(Stored items)
--- START ---
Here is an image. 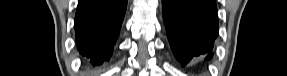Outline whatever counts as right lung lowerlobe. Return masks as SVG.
I'll return each instance as SVG.
<instances>
[{
    "label": "right lung lower lobe",
    "mask_w": 287,
    "mask_h": 76,
    "mask_svg": "<svg viewBox=\"0 0 287 76\" xmlns=\"http://www.w3.org/2000/svg\"><path fill=\"white\" fill-rule=\"evenodd\" d=\"M126 6L127 0H79L75 15L76 43L88 65L109 61Z\"/></svg>",
    "instance_id": "obj_1"
}]
</instances>
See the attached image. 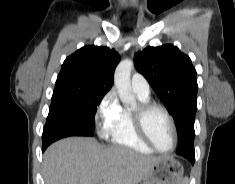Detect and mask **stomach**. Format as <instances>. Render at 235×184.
I'll list each match as a JSON object with an SVG mask.
<instances>
[{"label":"stomach","instance_id":"1","mask_svg":"<svg viewBox=\"0 0 235 184\" xmlns=\"http://www.w3.org/2000/svg\"><path fill=\"white\" fill-rule=\"evenodd\" d=\"M184 168L177 160H161L152 166L148 176L143 178L142 184H181Z\"/></svg>","mask_w":235,"mask_h":184}]
</instances>
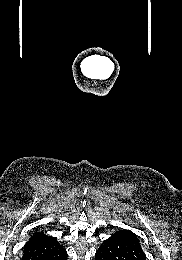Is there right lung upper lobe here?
I'll return each instance as SVG.
<instances>
[{
	"label": "right lung upper lobe",
	"instance_id": "1",
	"mask_svg": "<svg viewBox=\"0 0 182 260\" xmlns=\"http://www.w3.org/2000/svg\"><path fill=\"white\" fill-rule=\"evenodd\" d=\"M54 240H56V238L48 237V236L44 235L43 232H36L29 239V241L26 243L24 248H27V247L32 246V245H37V244L49 242V241H54Z\"/></svg>",
	"mask_w": 182,
	"mask_h": 260
}]
</instances>
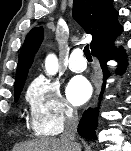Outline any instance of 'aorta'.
<instances>
[{"label":"aorta","mask_w":131,"mask_h":151,"mask_svg":"<svg viewBox=\"0 0 131 151\" xmlns=\"http://www.w3.org/2000/svg\"><path fill=\"white\" fill-rule=\"evenodd\" d=\"M46 70L48 74H55L58 70V61L55 55H49L46 59Z\"/></svg>","instance_id":"obj_1"}]
</instances>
--- END ---
EXERCISE. Restate, exactly as they appear, the line with "Is there right lung upper lobe here?" and all the lines after it up to the end of the data above; images do not belong in the copy.

REPLY TO THE TASK.
Is there right lung upper lobe here?
I'll return each instance as SVG.
<instances>
[{
	"label": "right lung upper lobe",
	"instance_id": "1",
	"mask_svg": "<svg viewBox=\"0 0 182 260\" xmlns=\"http://www.w3.org/2000/svg\"><path fill=\"white\" fill-rule=\"evenodd\" d=\"M54 240H56V238L48 237V236L44 235L43 232H36L29 239V241L26 243L24 248H27V247L32 246V245H37V244L49 242V241H54Z\"/></svg>",
	"mask_w": 182,
	"mask_h": 260
}]
</instances>
Outline any instance of 'aorta'.
<instances>
[{"label":"aorta","mask_w":131,"mask_h":151,"mask_svg":"<svg viewBox=\"0 0 131 151\" xmlns=\"http://www.w3.org/2000/svg\"><path fill=\"white\" fill-rule=\"evenodd\" d=\"M46 70L48 74H55L58 70V61L55 55H49L46 59Z\"/></svg>","instance_id":"obj_1"}]
</instances>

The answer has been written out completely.